-- Provided material follows --
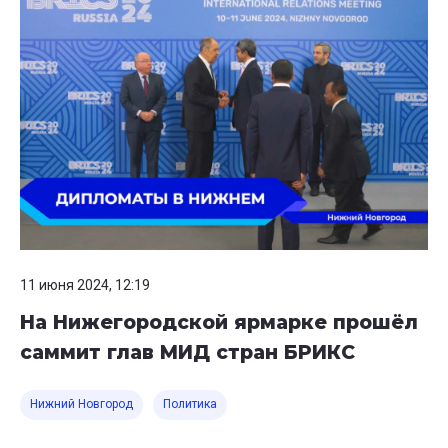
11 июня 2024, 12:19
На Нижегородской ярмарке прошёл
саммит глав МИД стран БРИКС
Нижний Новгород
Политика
-- Provided material concluded --
-- Provided material follows --
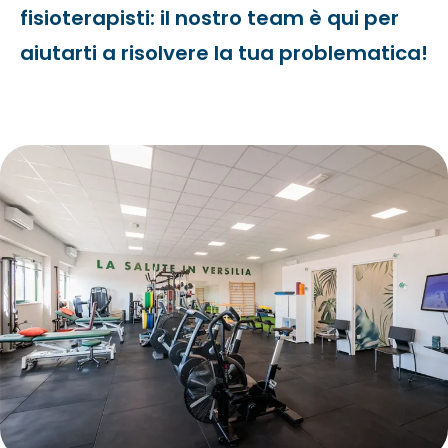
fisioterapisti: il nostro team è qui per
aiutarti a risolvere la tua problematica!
-- Provided material concluded --
-- Provided material follows --
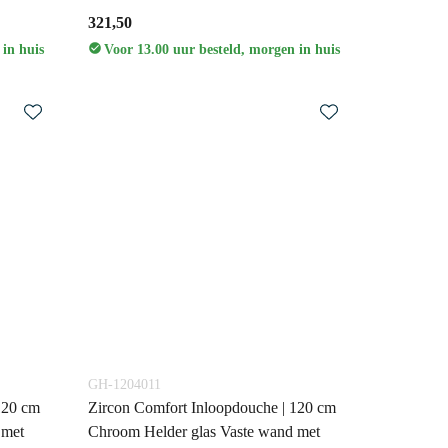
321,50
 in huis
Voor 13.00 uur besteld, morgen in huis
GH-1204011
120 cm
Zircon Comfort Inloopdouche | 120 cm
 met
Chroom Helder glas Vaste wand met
-- Provided material concluded --
Aim of the task: Looking at the listing above, count each line that contains the word "huis" and write the number with nothing else.

Your response: 2